Multiple indexes with flux filtering

You can find demo models here

With qEndpoint, you can config multiple Full-text indexes to have specific rules to search over them.

In you model.ttl, you can create a Lucene node like explained in the Simple text indexing part, but you can also add filter to your node to only handle certain triples. This is done by using filters. The filters will only impact the sails during the add/remove/select operations, not during dataset indexing, you need to specify a custom mdlc:luceneReindexQuery query to compute the index at indexing time.

Filters

Start by creating a filter node, here we will call it _:filterNode and it will filter the node _:luceneNode

_:filterNode mdlc:type mdlc:filterNode ;
             mdlc:paramFilter [
                  mdlc:type mdlc:typeFilterLuceneExp
             ] ;
             mdlc:paramLink _:luceneNode .

You can describe the type of the node with the mdlc:type predicate, you have multiple types available:

  • mdlc:typeFilterLuceneExp : Will only pass the SPARQL queries with a Lucene search:matches query.

    Example:

    _:filterNode mdlc:type mdlc:filterNode ;
                 mdlc:paramFilter [
                      mdlc:type mdlc:typeFilterLuceneExp
                 ] ;
                 mdlc:paramLink _:luceneNode .
  • mdlc:typeFilterLuceneGeoExp : Will only pass the SPARQL queries with a Lucene GeoSPARQL query.

    Example:

    _:filterNode mdlc:type mdlc:filterNode ;
                 mdlc:paramFilter [
                      mdlc:type mdlc:typeFilterLuceneGeoExp
                 ] ;
                 mdlc:paramLink _:luceneNode .
  • mdlc:predicateFilter : Will only pass during add/remove/get the triples with the described predicate(s)

    • Required param: mdlc:typeFilterPredicate <predicates>

    Example, here my:text1, my:text2 and my:text3 are the filtered predicates, but you can also specify only 1 or more than 3:

    _:filterNode mdlc:type mdlc:filterNode ;
                 mdlc:paramFilter [
                       mdlc:type mdlc:predicateFilter ;
                       # The filtered predicates
                       mdlc:typeFilterPredicate my:text1, my:text2, my:text3
                 ] ;
                 mdlc:paramLink _:luceneNode .
  • mdlc:languageFilter : Will only pass during add/remove/get the triples with a literal of a particular language, the mdlc:luceneLang parameter is faster for the Lucene nodes, it is mentionned here for custom implementations.

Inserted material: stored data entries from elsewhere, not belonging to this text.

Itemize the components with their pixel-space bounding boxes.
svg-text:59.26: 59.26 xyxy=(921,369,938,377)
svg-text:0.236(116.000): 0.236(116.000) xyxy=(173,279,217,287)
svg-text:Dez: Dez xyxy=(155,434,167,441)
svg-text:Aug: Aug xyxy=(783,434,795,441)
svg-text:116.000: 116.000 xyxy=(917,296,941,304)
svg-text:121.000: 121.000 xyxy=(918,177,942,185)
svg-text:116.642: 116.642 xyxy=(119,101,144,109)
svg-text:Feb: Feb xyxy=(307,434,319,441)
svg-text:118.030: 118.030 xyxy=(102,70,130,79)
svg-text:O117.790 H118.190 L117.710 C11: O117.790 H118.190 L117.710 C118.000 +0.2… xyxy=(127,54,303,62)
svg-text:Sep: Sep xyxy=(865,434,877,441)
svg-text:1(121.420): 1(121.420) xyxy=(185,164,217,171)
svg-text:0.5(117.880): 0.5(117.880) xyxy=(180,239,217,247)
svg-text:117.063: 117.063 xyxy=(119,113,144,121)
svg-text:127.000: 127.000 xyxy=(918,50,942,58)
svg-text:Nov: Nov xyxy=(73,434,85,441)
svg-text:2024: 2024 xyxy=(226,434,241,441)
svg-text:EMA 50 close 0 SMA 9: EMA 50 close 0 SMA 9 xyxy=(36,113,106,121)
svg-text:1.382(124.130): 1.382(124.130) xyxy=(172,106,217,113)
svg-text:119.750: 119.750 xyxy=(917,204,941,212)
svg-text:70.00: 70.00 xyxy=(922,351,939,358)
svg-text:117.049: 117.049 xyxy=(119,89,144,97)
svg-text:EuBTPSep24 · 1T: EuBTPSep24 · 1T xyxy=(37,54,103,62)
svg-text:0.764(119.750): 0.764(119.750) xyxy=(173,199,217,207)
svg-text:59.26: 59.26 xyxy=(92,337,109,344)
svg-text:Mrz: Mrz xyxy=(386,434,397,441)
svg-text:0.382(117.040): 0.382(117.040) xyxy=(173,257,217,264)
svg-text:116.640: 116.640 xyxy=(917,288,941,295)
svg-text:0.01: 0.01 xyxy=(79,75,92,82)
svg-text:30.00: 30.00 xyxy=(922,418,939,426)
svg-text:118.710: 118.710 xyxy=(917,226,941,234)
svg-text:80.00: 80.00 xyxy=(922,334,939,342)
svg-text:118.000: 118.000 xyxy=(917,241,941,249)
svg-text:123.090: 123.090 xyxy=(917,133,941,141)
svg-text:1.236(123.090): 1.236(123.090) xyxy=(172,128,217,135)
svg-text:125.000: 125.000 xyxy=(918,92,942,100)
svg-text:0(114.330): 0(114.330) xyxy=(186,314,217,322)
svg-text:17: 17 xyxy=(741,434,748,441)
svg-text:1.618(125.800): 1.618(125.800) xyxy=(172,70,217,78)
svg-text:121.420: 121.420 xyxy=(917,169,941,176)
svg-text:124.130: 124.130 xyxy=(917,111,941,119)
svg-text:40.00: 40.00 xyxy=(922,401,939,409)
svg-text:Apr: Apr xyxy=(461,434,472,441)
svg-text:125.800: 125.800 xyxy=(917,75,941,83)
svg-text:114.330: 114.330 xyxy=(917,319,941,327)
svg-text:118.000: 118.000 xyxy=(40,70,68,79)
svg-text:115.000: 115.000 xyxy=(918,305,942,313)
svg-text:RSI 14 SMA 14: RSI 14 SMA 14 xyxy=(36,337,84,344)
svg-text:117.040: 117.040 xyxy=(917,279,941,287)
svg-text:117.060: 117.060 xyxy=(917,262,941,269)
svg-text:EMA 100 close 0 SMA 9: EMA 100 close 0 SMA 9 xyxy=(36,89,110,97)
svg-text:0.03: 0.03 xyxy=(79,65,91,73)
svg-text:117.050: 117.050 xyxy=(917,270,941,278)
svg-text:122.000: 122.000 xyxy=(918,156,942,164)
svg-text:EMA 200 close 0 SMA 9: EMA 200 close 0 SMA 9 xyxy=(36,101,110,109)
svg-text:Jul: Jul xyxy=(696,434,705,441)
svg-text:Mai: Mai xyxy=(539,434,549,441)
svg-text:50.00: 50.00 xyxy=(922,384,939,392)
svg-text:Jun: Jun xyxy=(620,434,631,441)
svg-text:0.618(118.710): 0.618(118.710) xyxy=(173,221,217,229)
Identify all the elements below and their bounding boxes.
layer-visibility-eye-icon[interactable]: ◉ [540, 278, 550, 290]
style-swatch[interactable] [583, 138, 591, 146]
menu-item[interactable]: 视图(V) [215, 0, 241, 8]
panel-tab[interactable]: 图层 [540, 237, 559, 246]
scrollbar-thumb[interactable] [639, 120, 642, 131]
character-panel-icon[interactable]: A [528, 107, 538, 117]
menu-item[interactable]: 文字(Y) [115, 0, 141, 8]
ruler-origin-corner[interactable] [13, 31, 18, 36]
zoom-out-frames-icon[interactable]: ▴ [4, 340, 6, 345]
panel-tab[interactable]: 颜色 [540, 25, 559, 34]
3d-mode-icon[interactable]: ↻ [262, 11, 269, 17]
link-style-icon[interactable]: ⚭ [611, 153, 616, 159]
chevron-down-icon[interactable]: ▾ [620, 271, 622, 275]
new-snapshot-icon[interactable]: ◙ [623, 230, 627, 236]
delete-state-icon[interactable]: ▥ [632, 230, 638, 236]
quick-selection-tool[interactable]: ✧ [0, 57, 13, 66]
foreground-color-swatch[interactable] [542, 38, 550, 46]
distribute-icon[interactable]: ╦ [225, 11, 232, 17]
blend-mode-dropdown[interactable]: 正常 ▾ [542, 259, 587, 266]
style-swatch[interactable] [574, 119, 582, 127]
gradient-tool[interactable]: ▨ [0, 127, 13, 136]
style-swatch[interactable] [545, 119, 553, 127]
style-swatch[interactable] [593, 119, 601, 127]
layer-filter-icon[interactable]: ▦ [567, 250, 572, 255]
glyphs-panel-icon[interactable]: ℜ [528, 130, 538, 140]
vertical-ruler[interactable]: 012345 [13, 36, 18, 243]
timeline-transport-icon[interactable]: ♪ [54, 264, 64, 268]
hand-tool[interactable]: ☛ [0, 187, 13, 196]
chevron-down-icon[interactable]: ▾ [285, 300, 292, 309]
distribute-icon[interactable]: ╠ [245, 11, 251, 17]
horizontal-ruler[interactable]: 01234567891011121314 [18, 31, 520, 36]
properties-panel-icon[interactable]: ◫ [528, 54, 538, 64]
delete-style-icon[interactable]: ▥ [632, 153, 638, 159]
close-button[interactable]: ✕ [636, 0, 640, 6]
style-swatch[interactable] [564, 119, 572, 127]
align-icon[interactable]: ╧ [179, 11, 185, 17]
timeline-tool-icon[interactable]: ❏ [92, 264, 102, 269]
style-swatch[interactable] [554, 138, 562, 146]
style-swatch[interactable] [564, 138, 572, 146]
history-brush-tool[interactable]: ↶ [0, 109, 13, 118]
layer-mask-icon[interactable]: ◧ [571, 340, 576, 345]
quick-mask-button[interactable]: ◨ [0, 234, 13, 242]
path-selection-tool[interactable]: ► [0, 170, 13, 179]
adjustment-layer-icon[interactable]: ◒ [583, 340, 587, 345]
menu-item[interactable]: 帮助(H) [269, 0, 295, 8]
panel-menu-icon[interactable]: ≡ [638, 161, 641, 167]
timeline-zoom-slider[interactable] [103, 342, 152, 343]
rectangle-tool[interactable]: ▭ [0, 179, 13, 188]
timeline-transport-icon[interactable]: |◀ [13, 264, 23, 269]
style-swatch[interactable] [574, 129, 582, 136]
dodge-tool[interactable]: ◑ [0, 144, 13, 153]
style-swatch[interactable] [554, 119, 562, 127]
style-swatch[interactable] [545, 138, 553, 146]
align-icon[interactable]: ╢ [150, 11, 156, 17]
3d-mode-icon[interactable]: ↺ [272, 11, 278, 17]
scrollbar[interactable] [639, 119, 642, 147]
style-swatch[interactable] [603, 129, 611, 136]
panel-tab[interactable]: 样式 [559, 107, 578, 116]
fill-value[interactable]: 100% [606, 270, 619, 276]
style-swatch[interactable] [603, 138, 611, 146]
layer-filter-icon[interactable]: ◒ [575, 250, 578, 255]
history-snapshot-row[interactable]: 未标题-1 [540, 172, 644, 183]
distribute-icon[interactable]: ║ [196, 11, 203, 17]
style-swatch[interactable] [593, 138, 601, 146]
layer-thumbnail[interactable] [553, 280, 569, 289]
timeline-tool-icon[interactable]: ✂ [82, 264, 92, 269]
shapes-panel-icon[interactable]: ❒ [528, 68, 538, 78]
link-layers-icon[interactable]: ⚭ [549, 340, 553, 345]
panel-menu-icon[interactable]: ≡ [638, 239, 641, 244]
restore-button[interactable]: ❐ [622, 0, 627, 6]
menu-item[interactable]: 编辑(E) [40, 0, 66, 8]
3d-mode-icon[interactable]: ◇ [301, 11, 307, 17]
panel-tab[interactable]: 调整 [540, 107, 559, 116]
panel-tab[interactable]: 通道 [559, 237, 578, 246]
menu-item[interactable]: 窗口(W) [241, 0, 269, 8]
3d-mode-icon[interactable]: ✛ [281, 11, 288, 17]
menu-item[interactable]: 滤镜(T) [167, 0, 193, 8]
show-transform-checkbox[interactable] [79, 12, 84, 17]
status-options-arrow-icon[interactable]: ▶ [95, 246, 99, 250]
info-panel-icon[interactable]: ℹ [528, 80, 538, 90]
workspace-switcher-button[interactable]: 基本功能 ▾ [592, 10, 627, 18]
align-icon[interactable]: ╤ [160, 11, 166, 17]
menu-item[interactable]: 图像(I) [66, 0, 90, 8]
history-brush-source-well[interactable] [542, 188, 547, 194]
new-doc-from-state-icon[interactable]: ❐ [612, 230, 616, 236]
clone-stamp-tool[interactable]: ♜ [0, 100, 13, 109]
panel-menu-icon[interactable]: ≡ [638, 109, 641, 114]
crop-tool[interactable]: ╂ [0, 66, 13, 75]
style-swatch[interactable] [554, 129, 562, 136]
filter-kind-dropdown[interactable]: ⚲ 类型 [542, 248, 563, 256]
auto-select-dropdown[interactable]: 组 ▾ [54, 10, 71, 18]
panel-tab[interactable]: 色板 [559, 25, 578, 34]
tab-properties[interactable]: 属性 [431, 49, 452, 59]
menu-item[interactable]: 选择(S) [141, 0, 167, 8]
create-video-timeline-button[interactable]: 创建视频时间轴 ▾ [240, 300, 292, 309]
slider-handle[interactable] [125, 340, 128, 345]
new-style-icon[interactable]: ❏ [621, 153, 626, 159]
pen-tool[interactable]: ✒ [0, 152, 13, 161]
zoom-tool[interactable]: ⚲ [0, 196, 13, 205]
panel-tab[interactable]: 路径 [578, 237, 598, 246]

    • Required param: mdlc:languageFilterLang "langs": set the filtered languages
    • Optional param: mdlc:acceptNoLanguageLiterals []: allow to pass literals without languages

    Example, here "es", "fr" and "it" are the filtered languages, but you can also specify only 1 or more than 3:

    _:filterNode mdlc:type mdlc:filterNode ;
                 mdlc:paramFilter [
                       mdlc:type mdlc:languageFilter ;
                       # The filtered languages
                       mdlc:languageFilterLang "es", "fr", "it" ;
                       # Do we accept literals without any language
                       # mdlc:acceptNoLanguageLiterals []
                 ] ;
                 mdlc:paramLink _:luceneNode .
  • mdlc:typeFilter : Will only pass during add/remove/get the triples with a subject of a particular type, the mdlc:multiFilterNode node is faster and better for multiple type checks.

    • Required param: mdlc:typeFilterPredicate <is_of_type>: describe the type predicate to define the type of a subject
    • Required param: mdlc:typeFilterObject <types>: the filtered types

    Example, here my:type1 and my:type2 are the filtered types, but you can also specify only 1 or more than 3:

    _:filterNode mdlc:type mdlc:filterNode ;
                 mdlc:paramFilter [
                       mdlc:type mdlc:typeFilter ;
                       # The predicate describing the type for a subject
                       mdlc:typeFilterPredicate my:oftype ;
                       # The filtered types
                       mdlc:typeFilterObject my:type1, my:type2
                 ] ;
                 mdlc:paramLink _:luceneNode .

Filters boolean operations

Now we can filter our streams, but what if we want to use multiple filters? qEndpoint also has a syntax for that. It is done by using the mdlc:paramFilterAnd and mdlc:paramFilterOr predicates in the mdlc:paramFilter.

Example 1

_:filterNode mdlc:type mdlc:filterNode ;
             mdlc:paramFilter [
                  mdlc:type mdlc:typeFilterLuceneGeoExp
                  mdlc:paramFilterOr: [
                      mdlc:type mdlc:typeFilterLuceneExp
                  ]
             ] ;
             mdlc:paramLink _:luceneNode .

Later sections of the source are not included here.